Disaster recovery 101: fixing a broken boot page

One of the corruptions that can stymie all efforts at disaster recovery is broken boot page. If the boot page can’t be processed, the database can’t be brought online or even put into emergency mode. I first demonstrated how to work around this in my session on Advanced Data Recovery Techniques at PASS in 2014 and here I’d like to walk through the steps of what to do.

First of all, I’ll create a broken boot page in a test database:

-- Drop old database
USE [master];
GO

IF DATABASEPROPERTYEX (N'Company', N'Version') != 0
BEGIN
	ALTER DATABASE [Company] SET SINGLE_USER WITH ROLLBACK IMMEDIATE;
	DROP DATABASE [Company];
END

-- Create database and table
CREATE DATABASE [Company] ON PRIMARY (
    NAME = N'Company',
    FILENAME = N'D:\SQLskills\Company.mdf')
LOG ON (
    NAME = N'Company_log',
    FILENAME = N'D:\SQLskills\Company_log.ldf');
GO

USE [Company];
GO

CREATE TABLE [Sales] (
	[SalesID] INT IDENTITY,
	[CustomerID] INT DEFAULT CONVERT (INT, 100000 * RAND ()),
	[SalesDate] DATETIME DEFAULT GETDATE (),
	[SalesAmount] MONEY DEFAULT CONVERT (MONEY, 100 * RAND ()));

CREATE CLUSTERED INDEX [SalesCI] ON [Sales] ([SalesID]);
GO

-- Populate the table
SET NOCOUNT ON;
GO

INSERT INTO [Sales] DEFAULT VALUES;
GO 5000

-- Create some nonclustered indexes
CREATE NONCLUSTERED INDEX [SalesNCI_CustomerID] ON [Sales] ([CustomerID]);

CREATE NONCLUSTERED INDEX [SalesNCI_SalesDate_SalesAmount] ON [Sales] ([SalesDate]) INCLUDE ([SalesAmount]);
GO

-- Create a good backup
BACKUP DATABASE [Company] TO DISK = N'C:\SQLskills\OldCompany.bck'
WITH INIT;

-- And detach it
USE [master]
GO

EXEC sp_detach_db N'Company';
GO

Now I’ll corrupt it using a hex editor. The one I like to use is called HxD and it’s a freeware tool you can download from here.

image1

And then go to the offset of the boot page. It’s page 9 always, so the offset is 8192 x 9 = 73728.

image2

And make sure to select the ‘dec’ option to input the number in decimal, offset from beginning of the file:

image3

You’ll see the boot page contents, including the name of the database:

image4

Highlight all the lines down to the database name, and then right-click and select Fill selection…

image5

And then select the default to fill that area with zeroes:

image6

Which will make it look like this:

image7

Then hit the disk icon to save the file. Ignore any security errors you get about the ownership of the backup file.
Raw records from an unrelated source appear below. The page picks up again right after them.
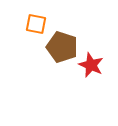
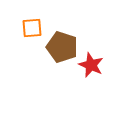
orange square: moved 4 px left, 4 px down; rotated 15 degrees counterclockwise
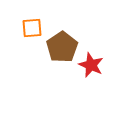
brown pentagon: rotated 20 degrees clockwise
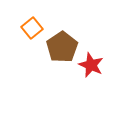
orange square: rotated 35 degrees counterclockwise
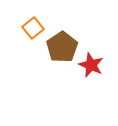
orange square: moved 1 px right
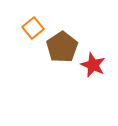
red star: moved 2 px right
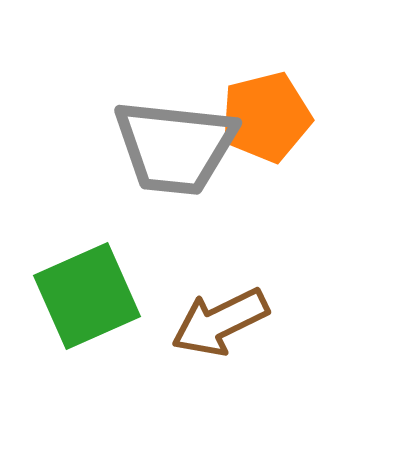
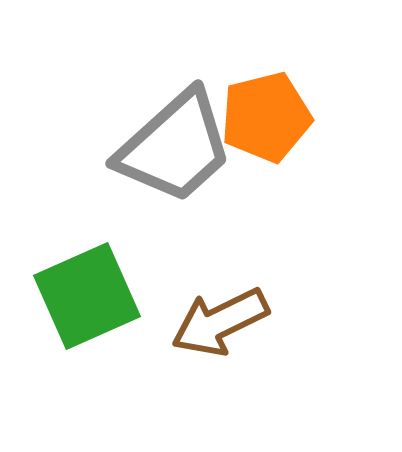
gray trapezoid: rotated 48 degrees counterclockwise
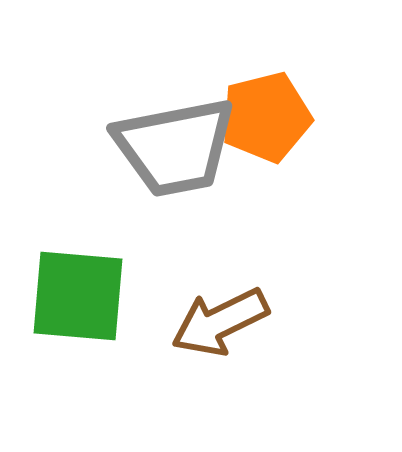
gray trapezoid: rotated 31 degrees clockwise
green square: moved 9 px left; rotated 29 degrees clockwise
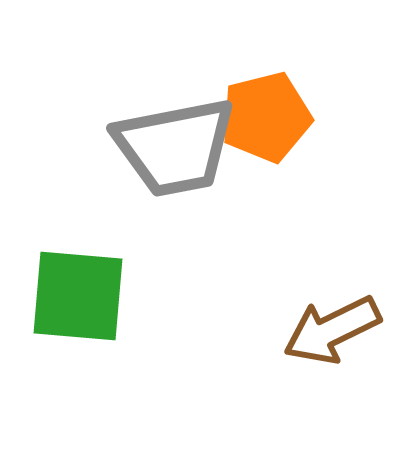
brown arrow: moved 112 px right, 8 px down
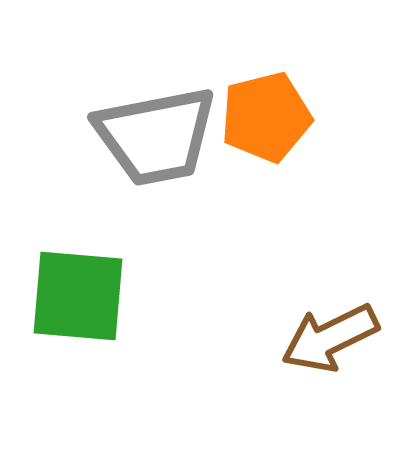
gray trapezoid: moved 19 px left, 11 px up
brown arrow: moved 2 px left, 8 px down
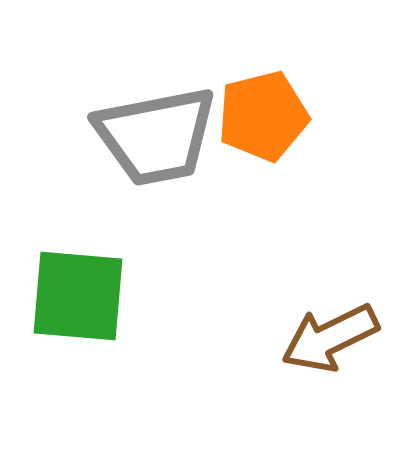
orange pentagon: moved 3 px left, 1 px up
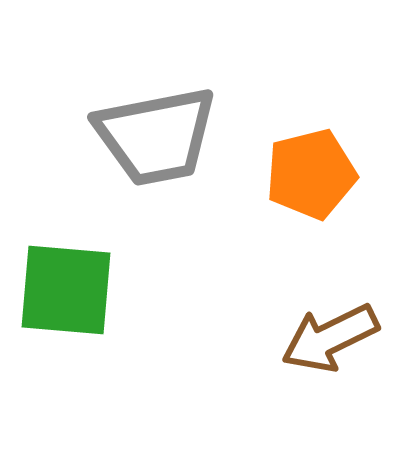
orange pentagon: moved 48 px right, 58 px down
green square: moved 12 px left, 6 px up
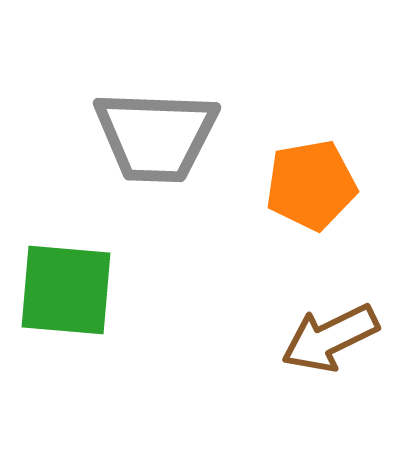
gray trapezoid: rotated 13 degrees clockwise
orange pentagon: moved 11 px down; rotated 4 degrees clockwise
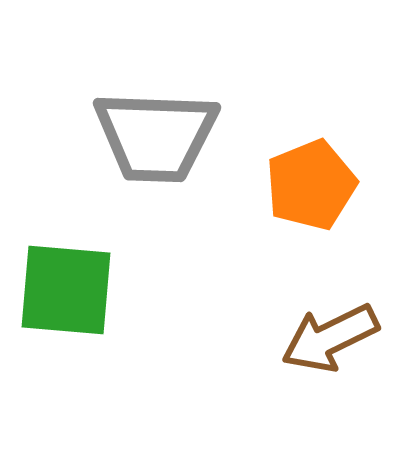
orange pentagon: rotated 12 degrees counterclockwise
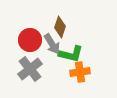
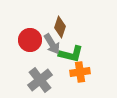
gray cross: moved 10 px right, 11 px down
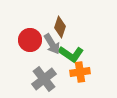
green L-shape: rotated 20 degrees clockwise
gray cross: moved 4 px right, 1 px up
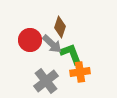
gray arrow: rotated 15 degrees counterclockwise
green L-shape: rotated 145 degrees counterclockwise
gray cross: moved 2 px right, 2 px down
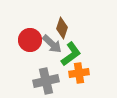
brown diamond: moved 2 px right, 1 px down
green L-shape: rotated 75 degrees clockwise
orange cross: moved 1 px left, 1 px down
gray cross: rotated 25 degrees clockwise
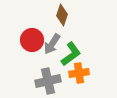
brown diamond: moved 13 px up
red circle: moved 2 px right
gray arrow: rotated 80 degrees clockwise
gray cross: moved 2 px right
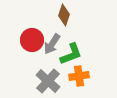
brown diamond: moved 2 px right
green L-shape: rotated 15 degrees clockwise
orange cross: moved 3 px down
gray cross: rotated 35 degrees counterclockwise
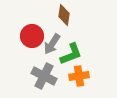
brown diamond: rotated 10 degrees counterclockwise
red circle: moved 4 px up
gray cross: moved 4 px left, 5 px up; rotated 15 degrees counterclockwise
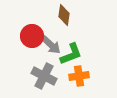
gray arrow: moved 1 px left, 1 px down; rotated 80 degrees counterclockwise
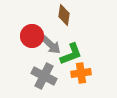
orange cross: moved 2 px right, 3 px up
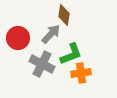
red circle: moved 14 px left, 2 px down
gray arrow: moved 11 px up; rotated 90 degrees counterclockwise
gray cross: moved 2 px left, 12 px up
Throughout the rest of these steps, if you get “Access is denied” from SQL Server, you need to change the security in the directory you’re using so the SQL Server service account has the correct file permissions.
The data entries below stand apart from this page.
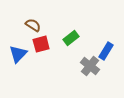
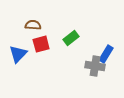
brown semicircle: rotated 28 degrees counterclockwise
blue rectangle: moved 3 px down
gray cross: moved 5 px right; rotated 30 degrees counterclockwise
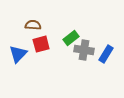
gray cross: moved 11 px left, 16 px up
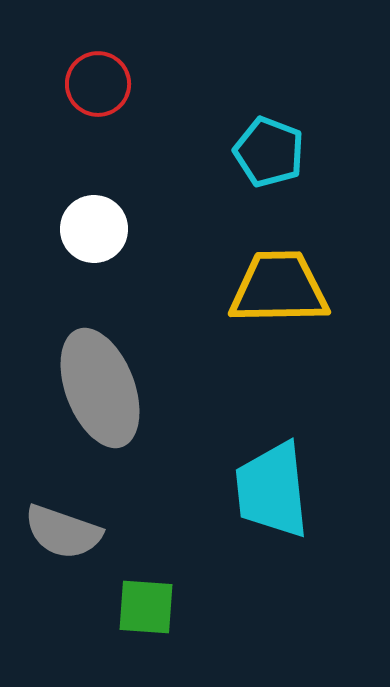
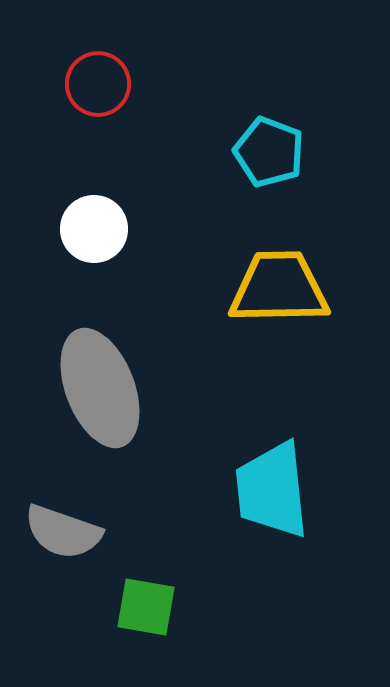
green square: rotated 6 degrees clockwise
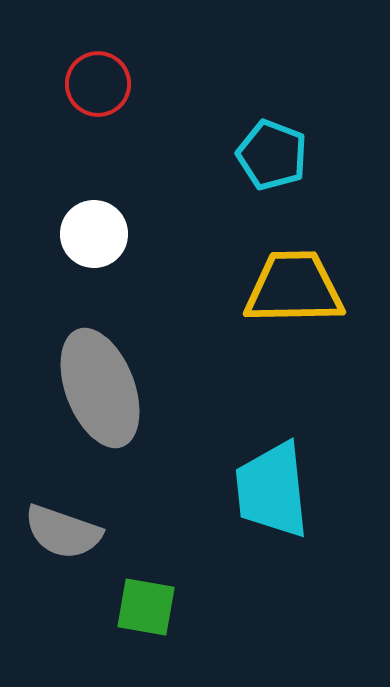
cyan pentagon: moved 3 px right, 3 px down
white circle: moved 5 px down
yellow trapezoid: moved 15 px right
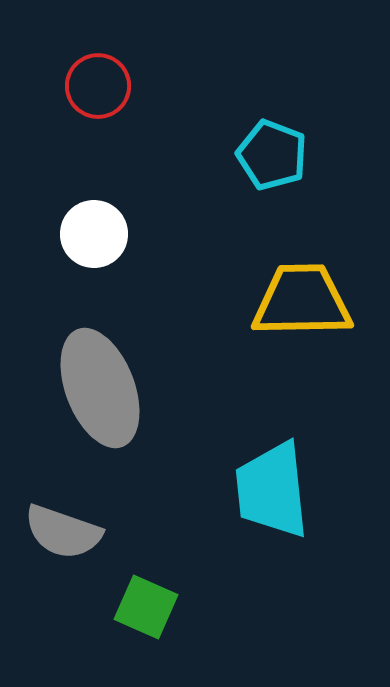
red circle: moved 2 px down
yellow trapezoid: moved 8 px right, 13 px down
green square: rotated 14 degrees clockwise
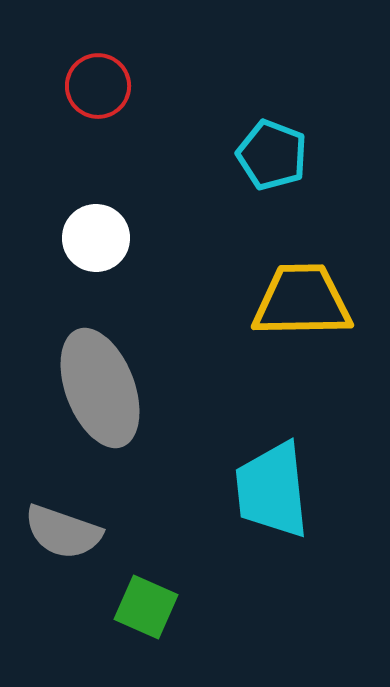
white circle: moved 2 px right, 4 px down
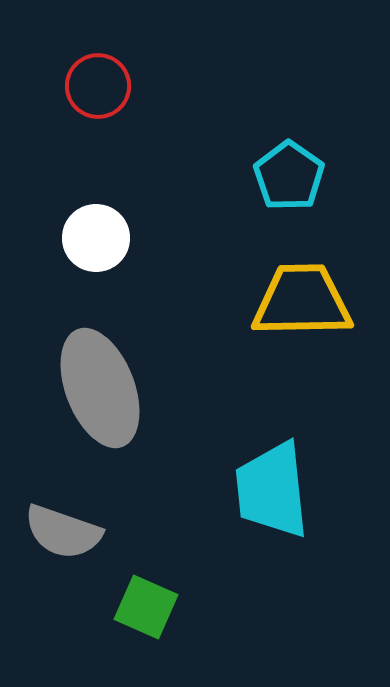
cyan pentagon: moved 17 px right, 21 px down; rotated 14 degrees clockwise
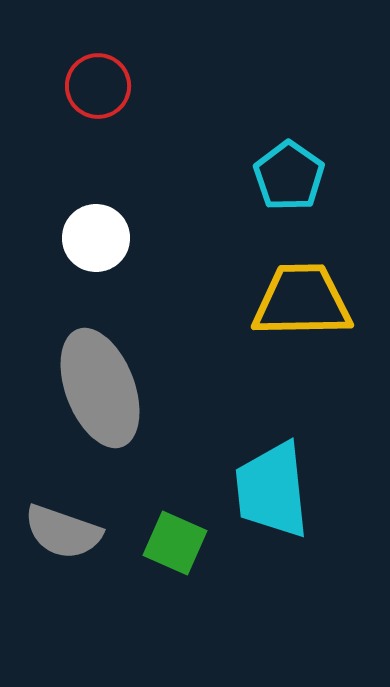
green square: moved 29 px right, 64 px up
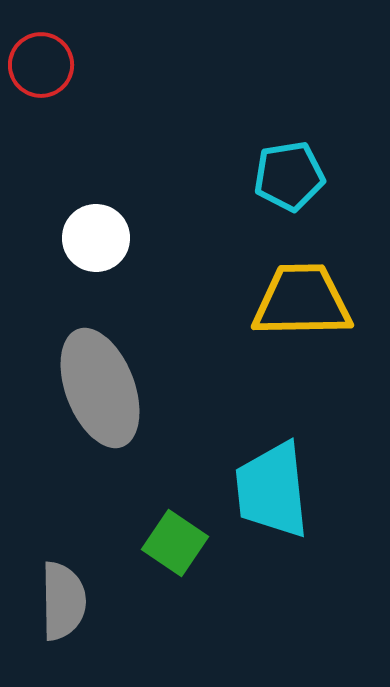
red circle: moved 57 px left, 21 px up
cyan pentagon: rotated 28 degrees clockwise
gray semicircle: moved 69 px down; rotated 110 degrees counterclockwise
green square: rotated 10 degrees clockwise
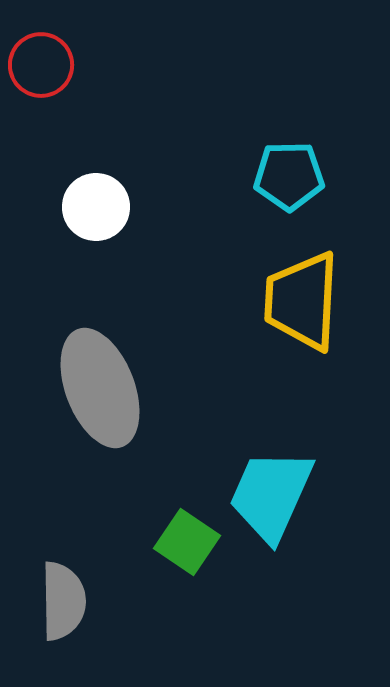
cyan pentagon: rotated 8 degrees clockwise
white circle: moved 31 px up
yellow trapezoid: rotated 86 degrees counterclockwise
cyan trapezoid: moved 1 px left, 5 px down; rotated 30 degrees clockwise
green square: moved 12 px right, 1 px up
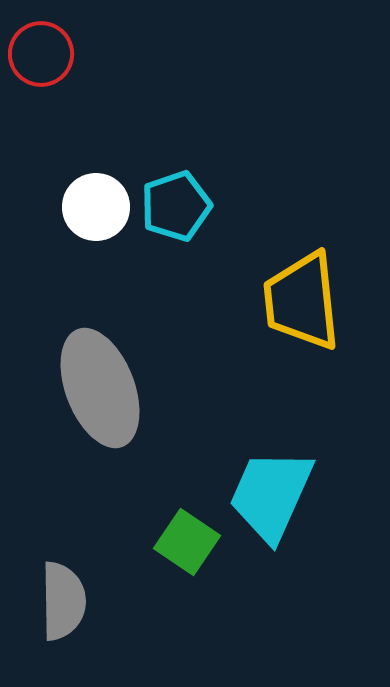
red circle: moved 11 px up
cyan pentagon: moved 113 px left, 30 px down; rotated 18 degrees counterclockwise
yellow trapezoid: rotated 9 degrees counterclockwise
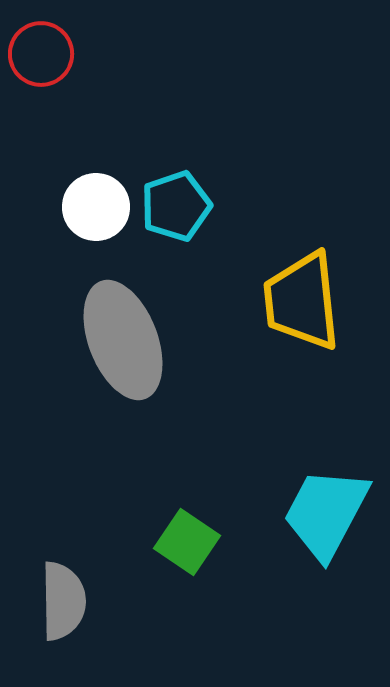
gray ellipse: moved 23 px right, 48 px up
cyan trapezoid: moved 55 px right, 18 px down; rotated 4 degrees clockwise
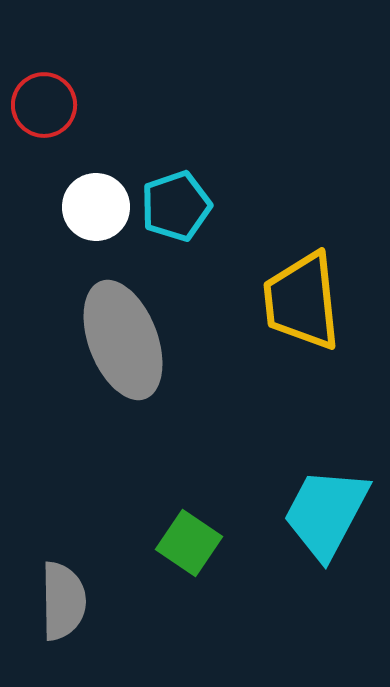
red circle: moved 3 px right, 51 px down
green square: moved 2 px right, 1 px down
You will also see different messages through some of these steps depending on which version of SQL Server you’re using – I’m using SQL Server 2014.

Exit from HxD.

Now we’re ready to try to salvage this database.

First I’ll try to attach it:

USE [master];
GO

-- Try attaching it again
EXEC sp_attach_db @dbname = N'Company', 
    @filename1 = N'D:\SQLskills\Company.mdf', 
    @filename2 = N'D:\SQLskills\Company_log.ldf';
GO
Msg 1813, Level 16, State 2, Line 5
Could not open new database 'Company'. CREATE DATABASE is aborted.
Msg 824, Level 24, State 2, Line 5
SQL Server detected a logical consistency-based I/O error: incorrect pageid (expected 1:9; actual 0:0). It occurred during a read of page (1:9) in database ID 6 at offset 0x00000000012000 in file 'D:\SQLskills\Company.mdf'.  Additional messages in the SQL Server error log or system event log may provide more detail. This is a severe error condition that threatens database integrity and must be corrected immediately. Complete a full database consistency check (DBCC CHECKDB). This error can be caused by many factors; for more information, see SQL Server Books Online.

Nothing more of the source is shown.